● WHAT YOU NEED TO DO
Please transcribe the data below in full, word for word, without the images.

● RECORDS FOR THE TASK

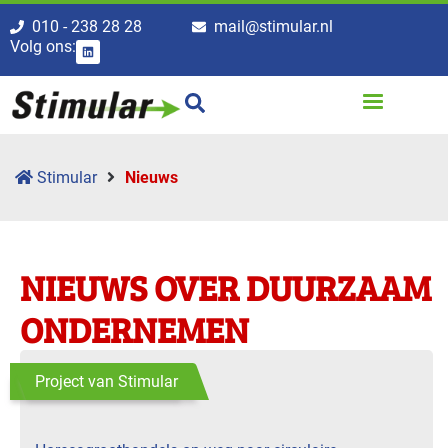
010 - 238 28 28
mail@stimular.nl
Volg ons:
Stimular
Nieuws
NIEUWS OVER DUURZAAM
ONDERNEMEN
Project van Stimular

● ANSWER SECTION
010 - 238 28 28
mail@stimular.nl
Volg ons:
Stimular
Nieuws
NIEUWS OVER DUURZAAM
ONDERNEMEN
Project van Stimular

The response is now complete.